**What the task requires**: Return the lines below that contain the word "SundayMondayTuesdayWednesdayThursdayFrid".

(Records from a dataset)
++++++

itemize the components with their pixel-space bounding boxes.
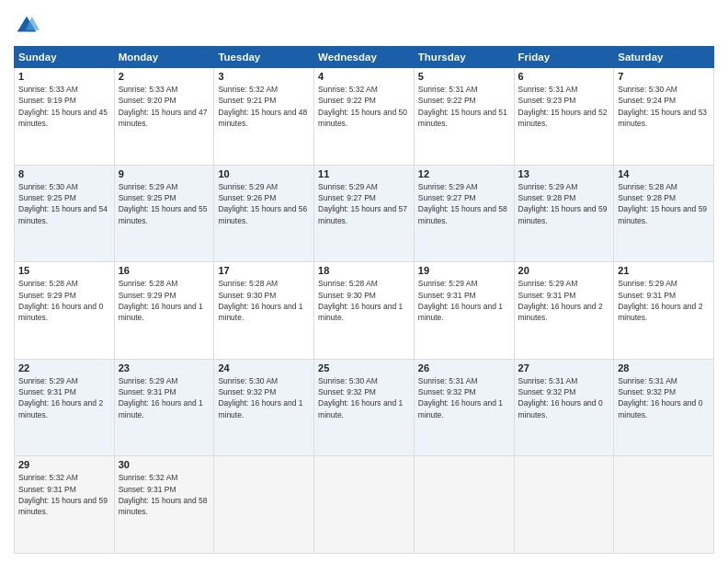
day-number: 6 [518, 71, 610, 82]
day-info: Sunrise: 5:29 AMSunset: 9:31 PMDaylight:… [518, 278, 610, 323]
calendar-cell: 26Sunrise: 5:31 AMSunset: 9:32 PMDayligh… [414, 359, 514, 456]
day-number: 17 [218, 265, 310, 276]
day-number: 19 [418, 265, 510, 276]
day-number: 22 [18, 362, 110, 373]
calendar-cell: 30Sunrise: 5:32 AMSunset: 9:31 PMDayligh… [114, 456, 214, 554]
day-number: 12 [418, 168, 510, 179]
day-info: Sunrise: 5:29 AMSunset: 9:31 PMDaylight:… [18, 375, 110, 420]
calendar-week-5: 29Sunrise: 5:32 AMSunset: 9:31 PMDayligh… [15, 456, 714, 554]
calendar-week-2: 8Sunrise: 5:30 AMSunset: 9:25 PMDaylight… [15, 165, 714, 262]
day-number: 25 [318, 362, 410, 373]
calendar-cell: 18Sunrise: 5:28 AMSunset: 9:30 PMDayligh… [314, 262, 415, 360]
day-number: 3 [218, 71, 310, 82]
day-number: 29 [18, 459, 110, 470]
calendar-week-4: 22Sunrise: 5:29 AMSunset: 9:31 PMDayligh… [15, 359, 714, 456]
calendar-cell: 22Sunrise: 5:29 AMSunset: 9:31 PMDayligh… [15, 359, 115, 456]
logo-icon [14, 13, 40, 39]
day-info: Sunrise: 5:29 AMSunset: 9:31 PMDaylight:… [119, 375, 210, 420]
day-info: Sunrise: 5:32 AMSunset: 9:21 PMDaylight:… [218, 84, 310, 129]
day-info: Sunrise: 5:29 AMSunset: 9:31 PMDaylight:… [418, 278, 510, 323]
day-info: Sunrise: 5:31 AMSunset: 9:23 PMDaylight:… [518, 84, 610, 129]
day-number: 10 [218, 168, 310, 179]
calendar-cell: 7Sunrise: 5:30 AMSunset: 9:24 PMDaylight… [614, 68, 714, 166]
calendar-cell [214, 456, 314, 554]
day-info: Sunrise: 5:28 AMSunset: 9:29 PMDaylight:… [119, 278, 210, 323]
day-info: Sunrise: 5:33 AMSunset: 9:20 PMDaylight:… [119, 84, 210, 129]
day-info: Sunrise: 5:31 AMSunset: 9:32 PMDaylight:… [418, 375, 510, 420]
day-info: Sunrise: 5:28 AMSunset: 9:30 PMDaylight:… [318, 278, 410, 323]
day-number: 8 [18, 168, 110, 179]
day-info: Sunrise: 5:29 AMSunset: 9:28 PMDaylight:… [518, 181, 610, 226]
day-number: 11 [318, 168, 410, 179]
calendar-cell: 5Sunrise: 5:31 AMSunset: 9:22 PMDaylight… [414, 68, 514, 166]
day-number: 21 [618, 265, 710, 276]
calendar-cell: 3Sunrise: 5:32 AMSunset: 9:21 PMDaylight… [214, 68, 314, 166]
day-number: 5 [418, 71, 510, 82]
weekday-header-wednesday: Wednesday [314, 47, 415, 68]
day-number: 16 [119, 265, 210, 276]
day-number: 15 [18, 265, 110, 276]
calendar-cell: 23Sunrise: 5:29 AMSunset: 9:31 PMDayligh… [114, 359, 214, 456]
calendar-cell: 17Sunrise: 5:28 AMSunset: 9:30 PMDayligh… [214, 262, 314, 360]
day-number: 13 [518, 168, 610, 179]
day-info: Sunrise: 5:29 AMSunset: 9:31 PMDaylight:… [618, 278, 710, 323]
calendar-cell: 13Sunrise: 5:29 AMSunset: 9:28 PMDayligh… [514, 165, 614, 262]
calendar-cell: 25Sunrise: 5:30 AMSunset: 9:32 PMDayligh… [314, 359, 415, 456]
calendar-cell [414, 456, 514, 554]
calendar-week-3: 15Sunrise: 5:28 AMSunset: 9:29 PMDayligh… [15, 262, 714, 360]
day-number: 30 [119, 459, 210, 470]
calendar-cell: 20Sunrise: 5:29 AMSunset: 9:31 PMDayligh… [514, 262, 614, 360]
calendar-cell: 8Sunrise: 5:30 AMSunset: 9:25 PMDaylight… [15, 165, 115, 262]
calendar-cell: 19Sunrise: 5:29 AMSunset: 9:31 PMDayligh… [414, 262, 514, 360]
calendar-cell [314, 456, 415, 554]
calendar-cell: 15Sunrise: 5:28 AMSunset: 9:29 PMDayligh… [15, 262, 115, 360]
calendar-cell [514, 456, 614, 554]
day-info: Sunrise: 5:30 AMSunset: 9:25 PMDaylight:… [18, 181, 110, 226]
day-number: 27 [518, 362, 610, 373]
day-info: Sunrise: 5:33 AMSunset: 9:19 PMDaylight:… [18, 84, 110, 129]
calendar-cell: 12Sunrise: 5:29 AMSunset: 9:27 PMDayligh… [414, 165, 514, 262]
weekday-header-sunday: Sunday [15, 47, 115, 68]
weekday-header-tuesday: Tuesday [214, 47, 314, 68]
day-info: Sunrise: 5:32 AMSunset: 9:22 PMDaylight:… [318, 84, 410, 129]
weekday-header-friday: Friday [514, 47, 614, 68]
day-info: Sunrise: 5:30 AMSunset: 9:32 PMDaylight:… [318, 375, 410, 420]
day-info: Sunrise: 5:28 AMSunset: 9:30 PMDaylight:… [218, 278, 310, 323]
calendar-cell [614, 456, 714, 554]
weekday-header-saturday: Saturday [614, 47, 714, 68]
calendar-cell: 21Sunrise: 5:29 AMSunset: 9:31 PMDayligh… [614, 262, 714, 360]
header [14, 9, 714, 39]
calendar-cell: 14Sunrise: 5:28 AMSunset: 9:28 PMDayligh… [614, 165, 714, 262]
calendar-cell: 10Sunrise: 5:29 AMSunset: 9:26 PMDayligh… [214, 165, 314, 262]
day-info: Sunrise: 5:30 AMSunset: 9:24 PMDaylight:… [618, 84, 710, 129]
weekday-header-thursday: Thursday [414, 47, 514, 68]
day-number: 14 [618, 168, 710, 179]
day-info: Sunrise: 5:30 AMSunset: 9:32 PMDaylight:… [218, 375, 310, 420]
day-info: Sunrise: 5:32 AMSunset: 9:31 PMDaylight:… [119, 472, 210, 517]
day-number: 9 [119, 168, 210, 179]
day-number: 1 [18, 71, 110, 82]
calendar-cell: 24Sunrise: 5:30 AMSunset: 9:32 PMDayligh… [214, 359, 314, 456]
day-number: 24 [218, 362, 310, 373]
day-number: 4 [318, 71, 410, 82]
day-info: Sunrise: 5:29 AMSunset: 9:27 PMDaylight:… [318, 181, 410, 226]
calendar-table: SundayMondayTuesdayWednesdayThursdayFrid… [14, 46, 714, 554]
day-info: Sunrise: 5:31 AMSunset: 9:22 PMDaylight:… [418, 84, 510, 129]
day-number: 28 [618, 362, 710, 373]
day-info: Sunrise: 5:31 AMSunset: 9:32 PMDaylight:… [618, 375, 710, 420]
calendar-cell: 28Sunrise: 5:31 AMSunset: 9:32 PMDayligh… [614, 359, 714, 456]
day-info: Sunrise: 5:28 AMSunset: 9:28 PMDaylight:… [618, 181, 710, 226]
calendar-cell: 16Sunrise: 5:28 AMSunset: 9:29 PMDayligh… [114, 262, 214, 360]
calendar-cell: 29Sunrise: 5:32 AMSunset: 9:31 PMDayligh… [15, 456, 115, 554]
day-info: Sunrise: 5:29 AMSunset: 9:27 PMDaylight:… [418, 181, 510, 226]
calendar-cell: 1Sunrise: 5:33 AMSunset: 9:19 PMDaylight… [15, 68, 115, 166]
calendar-cell: 9Sunrise: 5:29 AMSunset: 9:25 PMDaylight… [114, 165, 214, 262]
day-number: 23 [119, 362, 210, 373]
calendar-week-1: 1Sunrise: 5:33 AMSunset: 9:19 PMDaylight… [15, 68, 714, 166]
day-number: 18 [318, 265, 410, 276]
day-number: 7 [618, 71, 710, 82]
day-info: Sunrise: 5:29 AMSunset: 9:25 PMDaylight:… [119, 181, 210, 226]
logo [14, 13, 43, 39]
weekday-header-row: SundayMondayTuesdayWednesdayThursdayFrid… [15, 47, 714, 68]
day-number: 20 [518, 265, 610, 276]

++++++

**Written response**:
calendar-table: SundayMondayTuesdayWednesdayThursdayFrid… [14, 46, 714, 554]
weekday-header-row: SundayMondayTuesdayWednesdayThursdayFrid… [15, 47, 714, 68]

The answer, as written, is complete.